> **What you have to do**:
Of the material below, the lines to be retyped are those from the line containing "no revealing or" through the line containing "factors and criteria", inclusive; reproduce them exactly.

BEGIN

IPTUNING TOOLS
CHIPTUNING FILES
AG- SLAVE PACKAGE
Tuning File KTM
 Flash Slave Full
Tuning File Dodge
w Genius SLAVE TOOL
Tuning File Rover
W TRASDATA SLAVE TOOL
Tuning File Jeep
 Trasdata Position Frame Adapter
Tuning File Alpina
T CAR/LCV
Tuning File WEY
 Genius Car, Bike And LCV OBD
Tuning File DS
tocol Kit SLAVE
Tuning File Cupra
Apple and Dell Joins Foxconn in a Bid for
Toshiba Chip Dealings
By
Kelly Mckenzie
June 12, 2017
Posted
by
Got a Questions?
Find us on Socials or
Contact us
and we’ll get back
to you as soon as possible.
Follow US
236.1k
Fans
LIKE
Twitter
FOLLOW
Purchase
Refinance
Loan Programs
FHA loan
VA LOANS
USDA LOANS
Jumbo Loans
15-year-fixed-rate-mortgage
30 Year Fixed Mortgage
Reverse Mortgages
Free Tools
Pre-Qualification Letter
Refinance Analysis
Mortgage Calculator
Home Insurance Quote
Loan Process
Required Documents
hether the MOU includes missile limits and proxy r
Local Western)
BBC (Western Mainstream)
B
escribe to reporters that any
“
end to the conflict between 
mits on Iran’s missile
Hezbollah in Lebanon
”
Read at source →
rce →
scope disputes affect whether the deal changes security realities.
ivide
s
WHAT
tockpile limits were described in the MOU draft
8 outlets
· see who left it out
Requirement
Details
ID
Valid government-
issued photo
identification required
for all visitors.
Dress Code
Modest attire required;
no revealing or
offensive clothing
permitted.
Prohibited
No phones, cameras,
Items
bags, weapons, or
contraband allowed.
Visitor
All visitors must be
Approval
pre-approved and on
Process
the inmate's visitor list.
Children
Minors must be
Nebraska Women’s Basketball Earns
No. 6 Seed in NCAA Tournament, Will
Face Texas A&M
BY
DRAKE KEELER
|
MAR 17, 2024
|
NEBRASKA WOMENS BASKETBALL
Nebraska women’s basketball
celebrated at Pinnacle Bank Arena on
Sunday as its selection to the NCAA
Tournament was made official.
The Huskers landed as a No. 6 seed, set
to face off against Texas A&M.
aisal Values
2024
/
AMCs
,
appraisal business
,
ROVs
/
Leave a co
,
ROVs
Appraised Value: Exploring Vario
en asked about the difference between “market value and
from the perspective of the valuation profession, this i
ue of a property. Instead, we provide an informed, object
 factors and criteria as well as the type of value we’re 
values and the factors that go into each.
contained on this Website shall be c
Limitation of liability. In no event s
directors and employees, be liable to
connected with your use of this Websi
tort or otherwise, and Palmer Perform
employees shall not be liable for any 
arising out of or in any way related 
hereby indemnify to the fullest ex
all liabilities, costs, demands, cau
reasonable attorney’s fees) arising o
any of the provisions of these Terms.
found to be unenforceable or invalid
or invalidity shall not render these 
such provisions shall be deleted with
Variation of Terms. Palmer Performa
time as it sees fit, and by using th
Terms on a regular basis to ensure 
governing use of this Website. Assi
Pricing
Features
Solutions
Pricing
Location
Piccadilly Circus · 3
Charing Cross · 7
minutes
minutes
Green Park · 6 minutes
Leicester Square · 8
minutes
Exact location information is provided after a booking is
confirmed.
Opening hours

END
BEGIN

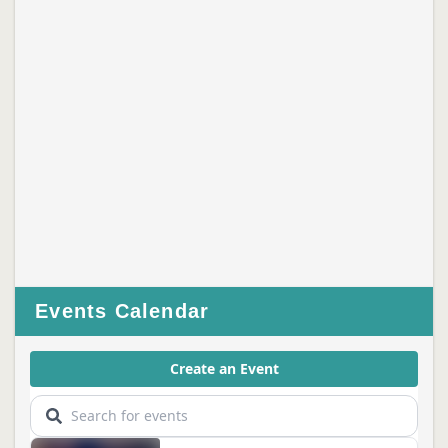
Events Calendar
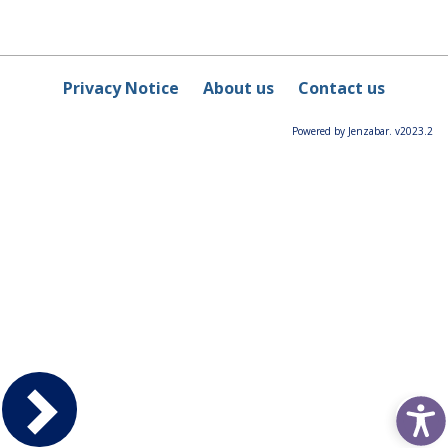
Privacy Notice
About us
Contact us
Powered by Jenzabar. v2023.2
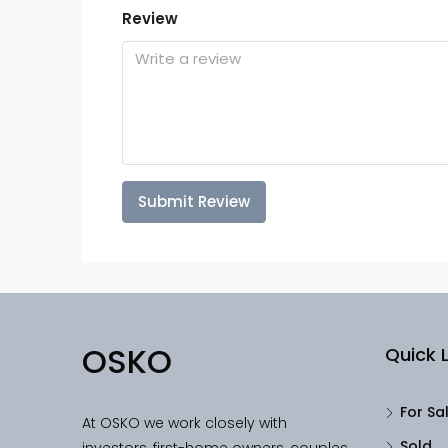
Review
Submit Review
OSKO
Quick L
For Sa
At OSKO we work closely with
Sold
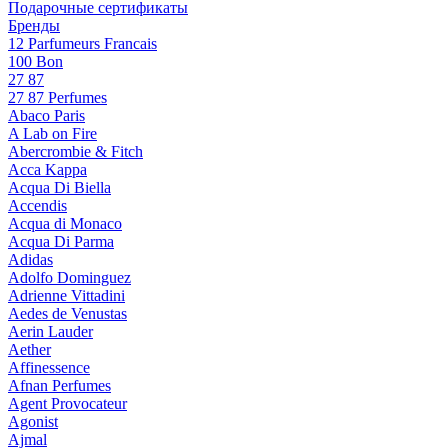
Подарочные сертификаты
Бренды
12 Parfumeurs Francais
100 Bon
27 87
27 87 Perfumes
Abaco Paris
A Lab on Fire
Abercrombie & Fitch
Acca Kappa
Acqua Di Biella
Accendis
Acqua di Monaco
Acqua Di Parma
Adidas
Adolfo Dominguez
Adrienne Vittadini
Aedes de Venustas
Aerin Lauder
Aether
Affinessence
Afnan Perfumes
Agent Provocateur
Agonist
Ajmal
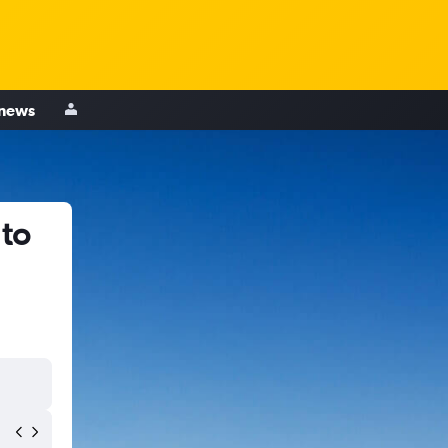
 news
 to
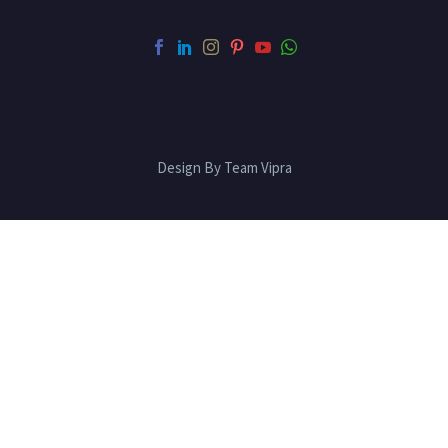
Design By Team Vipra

END

> **Solution to the exercise**:
no revealing or
offensive clothing
permitted.
Prohibited
No phones, cameras,
Items
bags, weapons, or
contraband allowed.
Visitor
All visitors must be
Approval
pre-approved and on
Process
the inmate's visitor list.
Children
Minors must be
Nebraska Women’s Basketball Earns
No. 6 Seed in NCAA Tournament, Will
Face Texas A&M
BY
DRAKE KEELER
|
MAR 17, 2024
|
NEBRASKA WOMENS BASKETBALL
Nebraska women’s basketball
celebrated at Pinnacle Bank Arena on
Sunday as its selection to the NCAA
Tournament was made official.
The Huskers landed as a No. 6 seed, set
to face off against Texas A&M.
aisal Values
2024
/
AMCs
,
appraisal business
,
ROVs
/
Leave a co
,
ROVs
Appraised Value: Exploring Vario
en asked about the difference between “market value and
from the perspective of the valuation profession, this i
ue of a property. Instead, we provide an informed, object
 factors and criteria as well as the type of value we’re 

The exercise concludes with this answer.